You’ll find a baby eating cat biscuits in the middle of the kitchen floor. Its fat face will be smeared with sticky orange marmalade.  And you’ll wonder what that woman has done to your cat.

First published in Fractured West, Issue 2,  February 2011

Clown

He appears in front of me, between two blinks of an eye. I see his feet first. Clown’s feet in big shoes. They flap as he walks towards me. His white mouth stretches into a grimace and he holds out a hand. He’s shaking and I feel his fear. I take his hand and it’s stone cold. I want to say how cold it is and that I can give him gloves, but he shakes his head and glitter falls from his curly hair, falls onto his feet and onto my feet. And then we’re running together, hand in hand, his shoes slapping on the ground, and we dodge the people who turn and stare and – I’m glad about this – his hand is warming up.

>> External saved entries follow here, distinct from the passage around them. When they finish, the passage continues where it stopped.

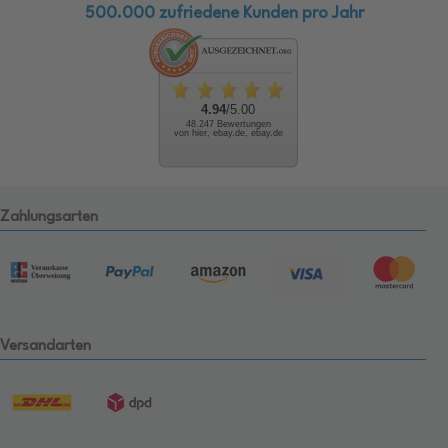
500.000 zufriedene Kunden pro Jahr
4.94
/5.00
48.247 Bewertungen
von hier, ebay.de, ebay.de
Zahlungsarten
Versandarten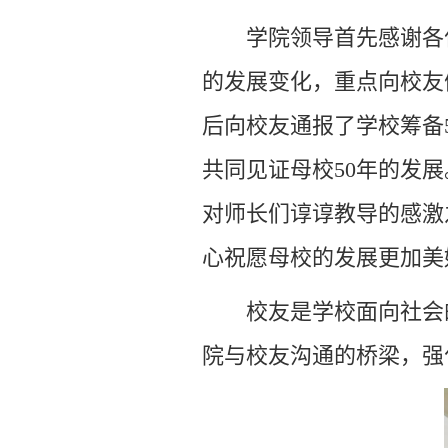
学院领导首先感谢各
的发展变化，重点向校友
后向校友通报了学校筹备
共同见证母校50年的发
对师长们谆谆教导的感激
心祝愿母校的发展更加美
校友是学校面向社会
院与校友沟通的桥梁，强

We’ve run into the castle grounds and I know where he’ll be safe. I lead him there, my sad clown. I’m thinking about how I’ll cover him with dry leaves while I go and fetch a blanket. But he’s shaking his head again, he’s reading my thoughts and he waggles a finger back and forth. I want to say he needs a blanket, but he snuggles into the leaves and I can see that he doesn’t. I try to pull the gate closed but it’s so old and rusted it won’t budge. It’s getting dark now and I tell him I have to go home.

People are shouting in the streets but I ignore them. I go to bed but I can’t sleep. I’m thinking about my clown and about how cold his hand had been.

In the morning I go back. There are sticks, broken sticks thrown over the leaves. They look like broken bones. I blink and he’s standing there, just for a moment. Glitter lands on my shoes. I blink. He’s gone.